As bee populations continue to decline across the U.S., several Detroit-based nonprofits are working to sustain the city’s bee population.
Detroiters may stumble upon busy beehives in vacant lots, on rooftops and in community gardens thanks to the efforts of organizations such as Bees in the D and Detroit Hives —organizations dedicated to educating people about bees and conserving their dwindling population, according to their mission statements.
Collectively, Bees in the D and Detroit Hives have brought over 134 hives to southeast Michigan; Bees in the D has even spread to parts of Canada.
“Beekeepers have been around for hundreds, if not thousands of years, but a lot of beekeepers in the past have been out of sight, out of mind,” said Brian Peterson-Roest, founder of Bees in the D. “Urban beekeeping is kind of coming out of the dark because people are starting to realize how important (bees) are. They are realizing how easy it is to coexist with honey bees.”
Detroit has over 90,000 vacant lots that are not sprayed with any forms of chemicals or pesticides, said Wayne State graduate and co-founder of Detroit Hives Timothy Paule.
This is one of the major reasons Detroit is an exceptional place for bee keeping, Paule said.
Large amounts of vacant land in Detroit provide impeccable nesting conditions for bees, which has helped boost the bee population throughout the city, according to a study by the University of Michigan.
“By activating these vacant spaces — by putting bees there — it’s contributing to the environment, but also our nearby urban farmers and gardeners,” Paule said.
Peterson-Roest said the main benefit to having bees in the community is the increase in pollination activity.
Before he started beekeeping, Peterson-Roest lived in Lake Orion. He said he noticed the bee population dwindling right before his eyes.
In his garden, the leaves on his pumpkin and zucchini plants would fall off because the plants weren’t being pollinated, he said.
“I started going out to the garden and using a paintbrush — and I’m not making this up — to literally pollinate by hand some of the plants that were in my garden so that I would have fruit,” said the Bees in the D founder.
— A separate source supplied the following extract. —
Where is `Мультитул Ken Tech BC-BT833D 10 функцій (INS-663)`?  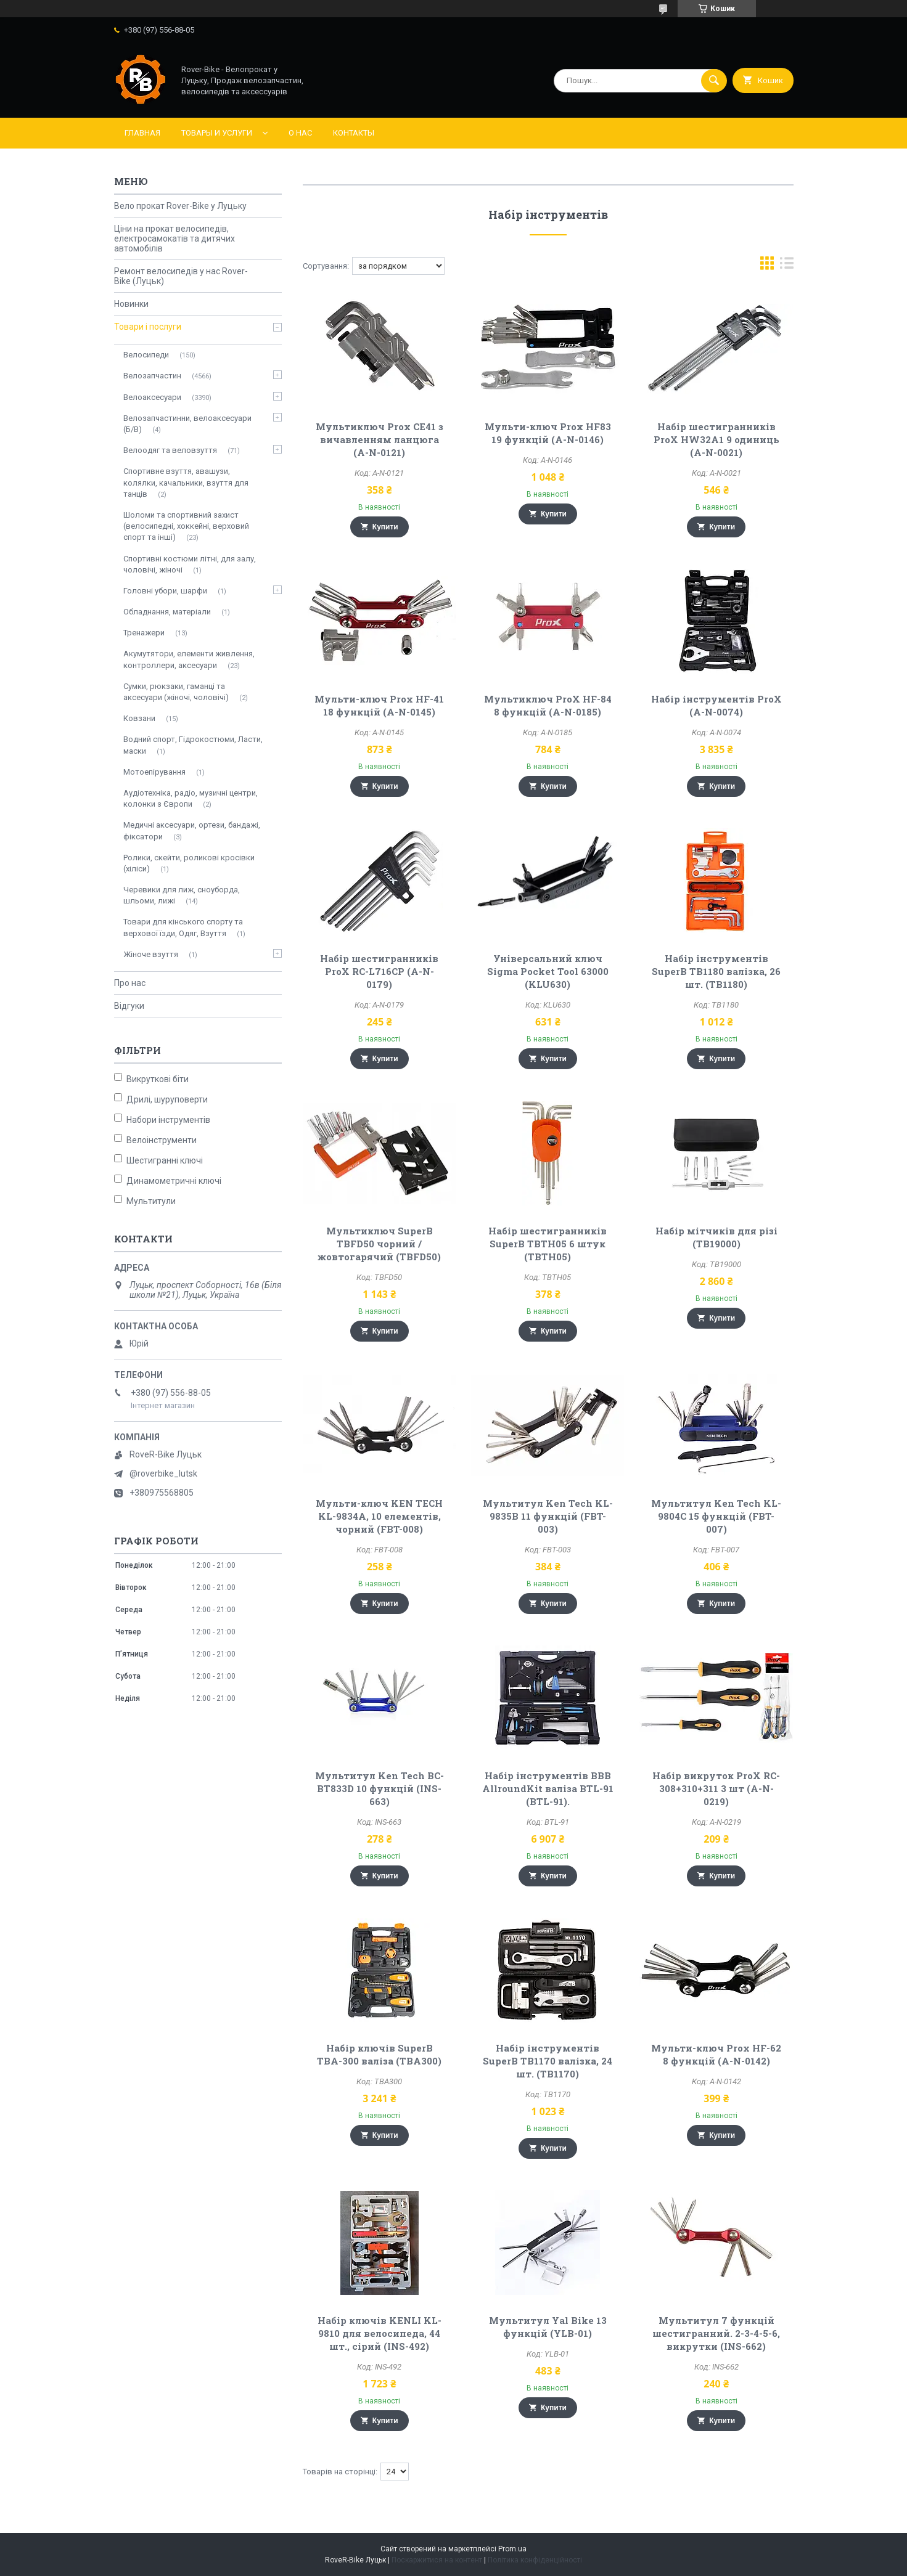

Peterson-Roest said he would get only a few fruits and vegetables with his do-it-yourself method. Once he introduced a hive into his garden, his harvest became significantly more fruitful — and he threw away the paintbrush.
“I learned to pickle. I learned to can. I learned to make things out of zucchini that I would’ve never thought to use zucchini for because I had so much produce. I just couldn’t give it away fast enough,” said Peterson-Roest.
Paule brought beehives to Detroit to help combat the issue of urban food deserts, especially in the East Warren community, he said.
Through beekeeping, Paule hopes to promote urban agriculture in order to provide people fresh and organic produce that is accessible and affordable.
Paule also wants to educate people on the importance of bees, he said.
“This is something that I didn’t learn growing up. I was afraid of bees and had nothing to do with bees. And I knew bees were dying and frankly I didn’t care,” said Paule.
According to a report from the Center of Biological Diversity, which studied over 700 North American bee species, more than half of bee species are declining in population; nearly a quarter are at risk of extinction due to the destruction of their habitats and use of pesticides.
There are many things people can do to help improve the health of the bee community, said Peterson-Roest.
This includes planting flowers, herbs and native plants. Doing something as simple as placing a plant on the porch or putting a bowl of water outside so bees can comfortably land and get a drink can go a long way Peterson-Roest said.
It is extremely important to avoid the use of insecticides and pesticides because those products can kill bees, according to Peterson-Roest.
Matthew Seeger, dean of the College of Fine, Performing, and Communication Arts, who bee keeps as a hobby, thinks that WSU would be a good place for beehives.
“There are some places on campus where there are good blooms of flowers that the bees really like,” Seeger said. “In the spring, when all the crab apple trees are blooming, you’ll see a lot of bees on the crab apples. There are a few other places where you’ll see the bees sort of congregate in the spring.”
“We believe that we can transform fear into love just through education and by allowing people to know just how important these pollinators are,” Paule said.